You’ve probably heard of them. If you’re unfortunate, you’ve even worked in one. Toxic workplaces are psychologically, emotionally, and physically draining. They create chronic stress that can actually make you physically ill. That’s why your best bet is to avoid them whenever possible. If you find yourself working in a toxic workplace, you need some strategies for dealing with it in a positive way.
Spotting a Toxic Workplace Before and During Interviews
A toxic workplace is full of subtle and not so subtle clues that you can spot if you pay attention. While you wait for the interview, watch how the employees interact. A lot of stressed out, hyper-focused faces is a warning sign. Is your interviewer engaged or going through the motions while they stare at their computer? If the latter, consider it an omen of behaviors to come.
Ask about retention rates. High turnover almost always means you’re dealing with a lousy work environment. If you aren’t sure about the place, reach out to current or former employees. Ask them about how promotions work and how higher-ups react to feedback. Their responses can shed light on the situation.
Recognizing a Toxic Environment After Getting Hired
Sometimes you go through the interview process and everything looks fine. It’s only after you start work that you start seeing the signs of toxicity. For example, arbitrary promotion policies leave employees unmotivated and angry. A culture of bullying is another clear sign of a toxic workplace. Overly-bureaucratic organizations become toxic by virtue of stifling actual work.
You can avoid the toxicity to some extent by not engaging in the worst of the behaviors. Refusal to bully or gossip won’t win you many friends, but it should leave your conscience clear at night. If you work as a rank-and-file employee, look for an opportunity to jump ship. The situation isn’t likely to change on its own. If you occupy a leadership role, you have other options we’ll cover next.
Reforming a Toxic Environment
Leaders wield substantial power to reform toxic environments if they exercise it. After all, culture follows from the leadership’s behavior. If leaders engage in, tolerate, or reward bullying, that behavior will become the default for the entire organization.

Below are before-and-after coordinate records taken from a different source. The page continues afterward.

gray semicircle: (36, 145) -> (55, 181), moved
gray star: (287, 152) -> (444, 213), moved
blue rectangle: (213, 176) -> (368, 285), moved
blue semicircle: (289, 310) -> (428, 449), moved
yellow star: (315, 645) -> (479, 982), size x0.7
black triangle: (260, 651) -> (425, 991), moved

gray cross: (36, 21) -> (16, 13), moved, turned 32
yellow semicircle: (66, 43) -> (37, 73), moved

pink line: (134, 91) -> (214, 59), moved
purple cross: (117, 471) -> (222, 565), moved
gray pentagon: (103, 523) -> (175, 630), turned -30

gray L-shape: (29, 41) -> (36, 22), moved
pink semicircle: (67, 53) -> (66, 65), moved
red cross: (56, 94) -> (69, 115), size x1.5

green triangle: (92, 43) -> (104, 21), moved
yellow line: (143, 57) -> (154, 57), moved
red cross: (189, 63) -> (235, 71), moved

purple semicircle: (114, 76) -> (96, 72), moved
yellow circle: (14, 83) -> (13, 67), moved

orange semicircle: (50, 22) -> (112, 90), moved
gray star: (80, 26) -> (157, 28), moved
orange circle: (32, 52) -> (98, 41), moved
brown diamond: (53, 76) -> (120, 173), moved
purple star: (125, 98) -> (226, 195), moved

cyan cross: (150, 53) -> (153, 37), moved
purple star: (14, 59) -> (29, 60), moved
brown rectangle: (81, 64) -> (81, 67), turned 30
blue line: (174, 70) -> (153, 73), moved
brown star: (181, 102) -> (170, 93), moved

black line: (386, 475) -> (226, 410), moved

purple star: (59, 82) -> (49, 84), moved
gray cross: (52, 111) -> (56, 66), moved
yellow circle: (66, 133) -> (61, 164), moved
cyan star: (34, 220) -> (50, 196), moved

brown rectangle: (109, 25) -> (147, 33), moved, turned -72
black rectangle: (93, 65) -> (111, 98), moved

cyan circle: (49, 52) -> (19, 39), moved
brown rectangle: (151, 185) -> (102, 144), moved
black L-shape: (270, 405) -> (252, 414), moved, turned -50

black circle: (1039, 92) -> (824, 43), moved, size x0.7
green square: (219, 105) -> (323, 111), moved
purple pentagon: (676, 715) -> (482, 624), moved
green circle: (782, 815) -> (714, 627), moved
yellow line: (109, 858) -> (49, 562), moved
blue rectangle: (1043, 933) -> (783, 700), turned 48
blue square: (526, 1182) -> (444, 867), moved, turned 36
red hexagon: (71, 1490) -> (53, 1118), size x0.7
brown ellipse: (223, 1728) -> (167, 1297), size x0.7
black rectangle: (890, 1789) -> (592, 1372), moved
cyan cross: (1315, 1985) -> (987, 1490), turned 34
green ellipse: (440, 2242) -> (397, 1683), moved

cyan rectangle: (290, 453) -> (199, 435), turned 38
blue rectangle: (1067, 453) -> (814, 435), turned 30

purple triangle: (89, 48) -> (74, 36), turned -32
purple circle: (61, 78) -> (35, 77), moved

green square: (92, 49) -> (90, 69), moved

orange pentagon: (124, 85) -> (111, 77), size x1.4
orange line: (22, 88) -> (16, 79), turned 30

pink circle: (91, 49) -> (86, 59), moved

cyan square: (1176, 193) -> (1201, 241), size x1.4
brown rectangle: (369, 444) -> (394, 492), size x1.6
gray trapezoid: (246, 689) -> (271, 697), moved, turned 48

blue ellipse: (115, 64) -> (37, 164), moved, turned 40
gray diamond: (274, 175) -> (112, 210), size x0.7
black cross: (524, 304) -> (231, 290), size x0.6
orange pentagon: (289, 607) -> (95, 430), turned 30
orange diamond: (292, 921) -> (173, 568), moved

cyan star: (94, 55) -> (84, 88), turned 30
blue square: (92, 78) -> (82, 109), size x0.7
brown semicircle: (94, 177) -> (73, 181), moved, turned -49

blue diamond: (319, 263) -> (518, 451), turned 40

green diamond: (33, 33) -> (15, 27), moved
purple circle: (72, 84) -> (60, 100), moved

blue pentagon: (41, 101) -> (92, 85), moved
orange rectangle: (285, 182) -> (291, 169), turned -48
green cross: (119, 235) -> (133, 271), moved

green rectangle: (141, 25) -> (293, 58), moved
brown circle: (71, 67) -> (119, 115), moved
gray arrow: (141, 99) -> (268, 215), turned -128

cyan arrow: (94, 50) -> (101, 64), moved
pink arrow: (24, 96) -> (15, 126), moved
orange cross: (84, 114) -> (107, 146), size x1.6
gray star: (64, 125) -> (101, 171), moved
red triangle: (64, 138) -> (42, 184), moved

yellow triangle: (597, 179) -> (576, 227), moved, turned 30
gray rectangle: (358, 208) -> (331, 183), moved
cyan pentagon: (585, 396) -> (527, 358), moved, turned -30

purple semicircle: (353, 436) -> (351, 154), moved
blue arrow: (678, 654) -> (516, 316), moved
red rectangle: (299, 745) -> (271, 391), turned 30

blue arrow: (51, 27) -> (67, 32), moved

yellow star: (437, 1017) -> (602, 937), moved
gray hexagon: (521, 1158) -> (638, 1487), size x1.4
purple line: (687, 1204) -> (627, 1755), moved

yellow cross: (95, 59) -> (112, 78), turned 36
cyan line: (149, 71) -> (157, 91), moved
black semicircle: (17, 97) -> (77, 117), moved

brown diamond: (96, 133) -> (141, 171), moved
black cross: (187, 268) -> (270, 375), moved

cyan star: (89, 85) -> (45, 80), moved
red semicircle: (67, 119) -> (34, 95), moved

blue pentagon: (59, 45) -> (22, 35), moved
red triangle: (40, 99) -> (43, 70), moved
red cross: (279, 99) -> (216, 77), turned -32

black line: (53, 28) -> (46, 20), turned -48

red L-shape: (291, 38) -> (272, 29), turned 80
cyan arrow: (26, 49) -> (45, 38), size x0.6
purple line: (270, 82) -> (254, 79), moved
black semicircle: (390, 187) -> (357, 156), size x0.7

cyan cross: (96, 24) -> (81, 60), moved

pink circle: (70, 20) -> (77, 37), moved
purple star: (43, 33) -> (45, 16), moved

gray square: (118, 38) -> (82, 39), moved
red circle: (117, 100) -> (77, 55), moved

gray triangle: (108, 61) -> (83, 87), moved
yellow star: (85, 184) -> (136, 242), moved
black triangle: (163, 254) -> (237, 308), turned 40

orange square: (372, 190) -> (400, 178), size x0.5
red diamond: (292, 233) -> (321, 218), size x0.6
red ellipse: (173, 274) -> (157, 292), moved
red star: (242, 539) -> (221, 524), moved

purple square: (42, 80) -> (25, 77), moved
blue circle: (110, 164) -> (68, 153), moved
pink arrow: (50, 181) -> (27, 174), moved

Reforming a toxic workplace means remodeling behaviors from the top down.
Achievements, for example, must receive acknowledgment. It supports employees’ well-being and engagement. Leaders must ensure that employees understand what constitutes good performance, as that typically defines eligibility for raises and promotions. Apply rules with a ruthlessly even hand, even if that means firing high performers who behave in unacceptable ways.
Sometimes the fickle gods of employment land you in a toxic workplace despite your best efforts. Even worse, some toxic work environments prove immune to improvement. When you find yourself in that situation, the only way you can avoid the toxic workplace is to leave it. If you discover the situation within the first few months of joining an organization, it puts you in a tough spot.
Your first option is to hold your nose and stick it out for a year. After that, you can leave without anyone wondering about your short tenure. Your second option is looking for another job immediately. If you take option two, you might benefit from contacting ecmagency.com. They’ll help you polish your resume until it glows. That can help smooth over your short stint with your current employer.
The best way to avoid a toxic workplace is never to get hired into one. Do your research about the company and watch for warning signs during the interview. Try to avoid getting sucked into the most destructive behaviors if you do end up in one. If you’re in a position to change things, focus on even-handedness, transparent expectations, and acknowledging achievements. If all else fails, though, leave. Your health might literally depend on it.